Aunts and uncles are first. Who do you invite and who do you leave off The List? H2B and I ended up inviting all our uncles and aunts, but not without some hemming and hawing. The faraway relatives that you're pretty sure won't come anyway. The ones you haven't seen in years. The ones you suspect hate your guts. Where do you draw the line?
Then come the cousins. Which ones get invites? I have some first cousins I wouldn't recognize if I tripped over them, and others that are very close. And who gets to bring a guest? Some of them are married or have obvious significant others. Some have kids. Some have rotating dates that change on a weekly basis. Who gets to bring a date? On my side of the family, we invited all first cousins, and the ones that live on their own get to bring dates. The ones that still live at home and may or may not have significant others got included on their parents' invites. We didn't veer at all into third cousin territory, because in my family's case that includes two thirds of the New Brunswick population, and I'm not interested in paying for steak and chicken and a smorgasboard of delightful side dishes and sumptuous desserts for two thirds of New Brunswick. Noooo thanks.
Great-aunts and great-uncles: also weird and potentially awkward, but not a big source of time or energy for me. I invited the ones I like. Simple as that. There are some that are like grandparents to me, and they got invited. There are some that have probably never met me. They did not get invited.
Friends are tricky, too. I'm sure there are people who are going to be upset when they don't get an invitation. I'm sure there are people who will be surprised when they do. Again, it's super hard (for me, anyway) to determine who gets an invitation and who doesn't. I'd love to invite all of my friends. My circle of friends is a little odd. I have a ton of acquaintances and very few superclose friends. I don't have, say, a group of six girlfriends that I go shopping and get manicures with. I have two bridesmaids, not eight, and that choice was easy.

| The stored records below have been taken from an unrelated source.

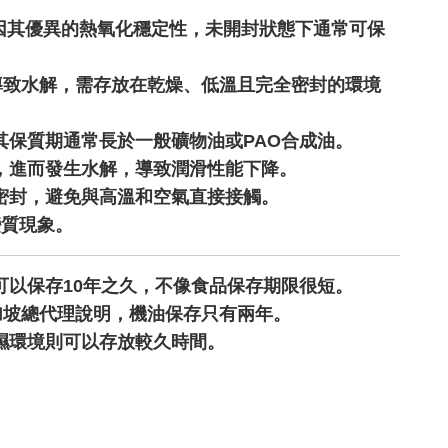
ster）因其優異的熱氧化穩定性，未開封狀態下通常可保
導致水解，需存放在乾燥、低溫且完全密封的環境
保質期通常長於一般礦物油或PAO合成油。
，進而發生水解，導致潤滑性能下降。
密封，避免與高溫和空氣直接接觸。
變質現象。
以保存10年之久，不像食品保存期限很短。
新加坡總代理說明，機油保存只有兩年。
濕環境則可以存放較久時間。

The final beast is coworkers. The epitome of uncomfortable situations. There are some people I work with closely on a regular basis, and there are people in my office that I might have spoken to twice in the past year because our paths simply don't cross at work, and everything in between. Obviously, I can't invite everybody, as much as I'd like to! But there are some people at work who I consider good friends, and I hope they're able to make it.

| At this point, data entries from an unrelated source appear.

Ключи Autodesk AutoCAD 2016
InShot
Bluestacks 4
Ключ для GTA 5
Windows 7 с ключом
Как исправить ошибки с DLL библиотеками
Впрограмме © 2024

The coworker list has probably been the hardest one to pare down. So hard, in fact, that I haven't given any invitations out at the office yet. They're in a pile on our desk at home, and I keep looking at the name labels and second guessing, adding people, and taking names away, fretting over who I may be offending...brutal.

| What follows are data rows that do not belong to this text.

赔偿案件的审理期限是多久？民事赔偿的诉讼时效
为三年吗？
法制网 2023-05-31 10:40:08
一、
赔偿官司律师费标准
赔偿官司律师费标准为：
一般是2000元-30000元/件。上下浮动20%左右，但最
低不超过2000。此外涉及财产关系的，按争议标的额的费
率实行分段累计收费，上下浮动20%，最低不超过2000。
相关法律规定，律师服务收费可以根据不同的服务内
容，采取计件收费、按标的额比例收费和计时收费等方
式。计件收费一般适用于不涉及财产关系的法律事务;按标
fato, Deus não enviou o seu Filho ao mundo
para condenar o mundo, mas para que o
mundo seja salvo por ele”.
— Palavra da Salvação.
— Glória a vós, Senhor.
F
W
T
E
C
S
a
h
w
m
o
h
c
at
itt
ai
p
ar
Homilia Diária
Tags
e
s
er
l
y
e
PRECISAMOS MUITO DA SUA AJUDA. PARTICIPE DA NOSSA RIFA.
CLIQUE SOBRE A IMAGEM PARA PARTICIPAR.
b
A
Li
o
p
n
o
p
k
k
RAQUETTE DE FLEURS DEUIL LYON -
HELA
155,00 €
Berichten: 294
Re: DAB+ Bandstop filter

So, there you have it. My life over the past two weeks: working, eating, sleeping, running, worrying, and trying to avoid a paper misfeed on our DeskJet. The guest list has proven to be the worst part of the wedding planning process thus far. I'm pretty confident it'll be eclipsed in shittiness only by the seating chart for dinner.
In happier news we booked our flights to Paris over the weekend as well! We fly out on Sunday, October 18 and return the following Sunday. I couldn't be more excited. I'm already planning my Parisian wardrobe. I'm thinking lots of scarves and black.
1 comments
When/if some poor sap decides to marry me this is the one thing that is going to SUUUUUUCK.
ReplyDeleteI am the only girl on my mom's side of the family, so EVERYONE is going to have to be invited per my mother/grandmother/aunt/nosey neighbor.